In the last week and a half, I have watched two anime series. This is something that may seem easy to AniTAYers, but it’s not something I easily accomplished. And yet, I’m so happy I did. I fed my Dark Side, and hopefully it also helps keep it away.
It’s no surprise that several of us suffer from depression. We’ve written about it before. Personally, I’m finding that the “solution” to my depression is always shifting. Sometimes the answer is games. Sometimes it’s singing. This time is was literally watching anime.
Parasyte and Psycho-Pass (season 1) have been my best friends these past few days. Two dark anime. Two anime about blood, violence, and death. Both about worlds that drag me in, while scaring me. I don’t mean literally scared (although Parasyte sometimes...), but emotionally scared. Mentally scared. Thinking to myself that if I lived in either world, I’d be dead. For my physical weaknesses in Parasyte. Or my mental weaknesses in Psycho-Pass. Thinking the reasons I was loving both anime were that they would destroy me.
The deeper I delved into the darkness of both shows, the lighter I felt when I pulled away. When I stopped watching, I could somehow detach from the darkness in myself. I started feeling better.
As I began writing this post, I started to wonder why something dark would be good for me, and somehow I ended up at the very beginning of my anime experiences.

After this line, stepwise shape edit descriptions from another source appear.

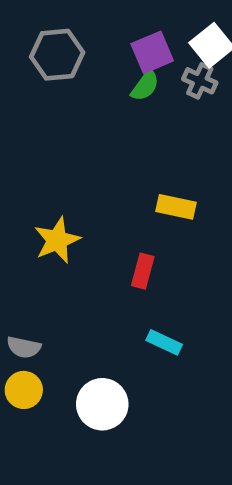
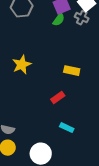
yellow star: (57, 240) -> (22, 65), moved
red rectangle: (143, 271) -> (58, 98), turned 40

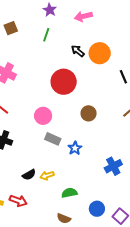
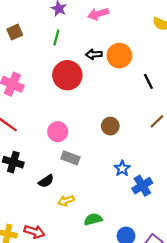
black arrow: (78, 51) -> (94, 54), turned -40
red circle: (64, 82) -> (67, 75), moved
blue star: (75, 148) -> (122, 168), moved
black semicircle: (29, 175) -> (46, 181), moved

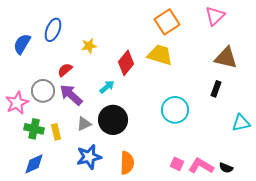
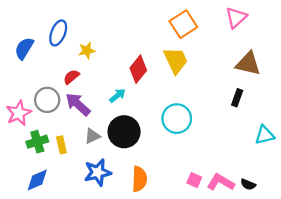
yellow star: (89, 46) -> (87, 51), moved
yellow trapezoid: (160, 55) -> (176, 60), turned 48
cyan circle: (175, 110) -> (177, 119), moved
green cross: (34, 129) -> (37, 142), turned -30

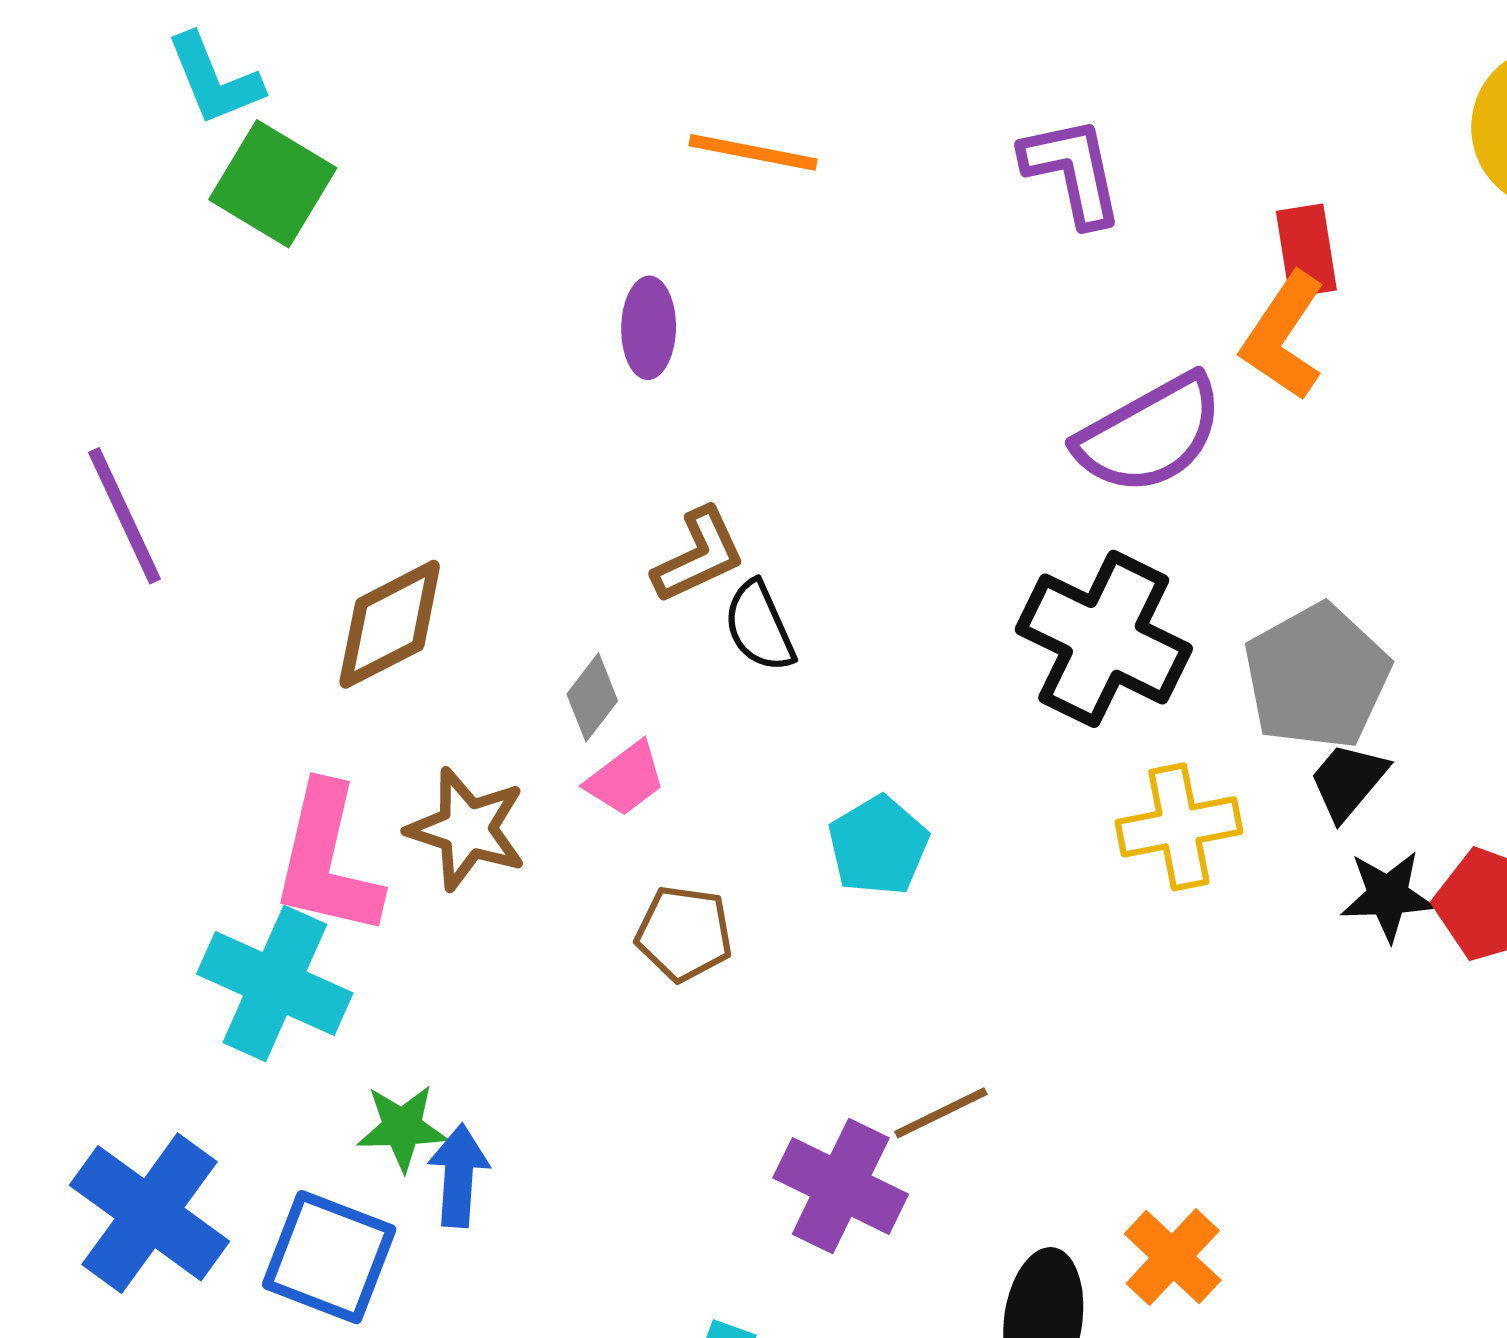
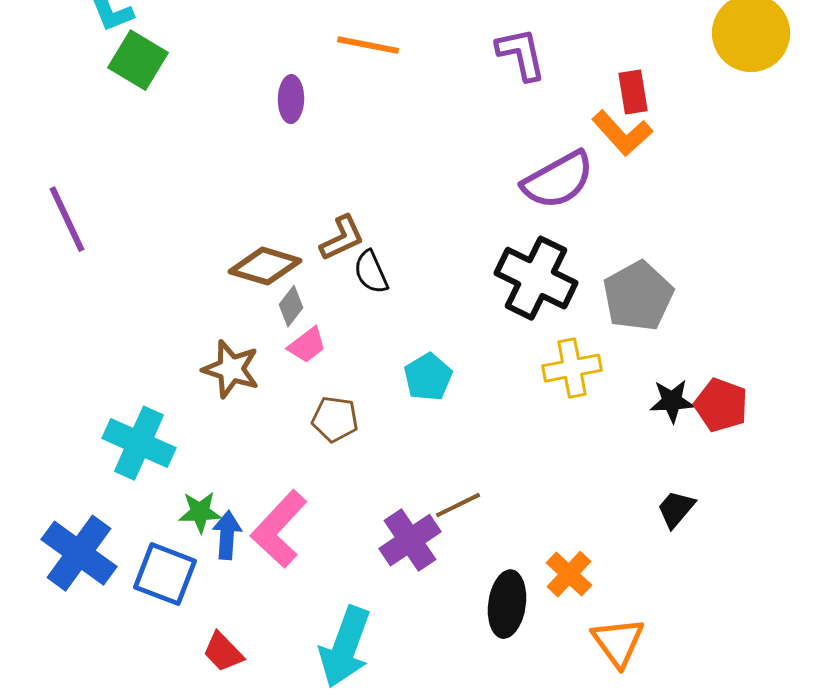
purple ellipse: (649, 328) -> (291, 99), moved
orange L-shape: (1283, 336) -> (622, 133), turned -76
brown diamond: (390, 624) -> (265, 266), moved, turned 44
black trapezoid: (1348, 781) -> (676, 509), moved
pink L-shape: (327, 860) -> (279, 529), moved, turned 30
purple cross: (841, 1186) -> (410, 540), turned 30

I had a sheltered childhood. My mother was extremely overprotective, and living in Nowhere, PA by nothing of interest, let her keep me even more in the dark. Then one Saturday morning I stumbled upon Akira on the Scy-Fy (Sci-Fi) Channel. Somehow my mother let me watch it, because it was a cartoon and cartoons are harmless.
Needless to say, Akira changed my life. And calling Akira “dark” is a huge understatement. I won’t spoil anything (But seriously, Akira is anime. Go watch it!), but as a depressed 13-year-old that movie gave me hope. Mostly in the “Holy crap! My life isn’t that bad!” way, but also in discovering anime: a hobby that has now lasted over 20 years.
All this time later, Parasyte and Psycho-Pass gave me the same feelings. Discovering new worlds filled with horrible things. Seeing people and places destroyed. And even though everything didn’t end up “happily ever after,” it was still ok.
And I’m ok. The darkness gave way to some light. I fed my dark side and won.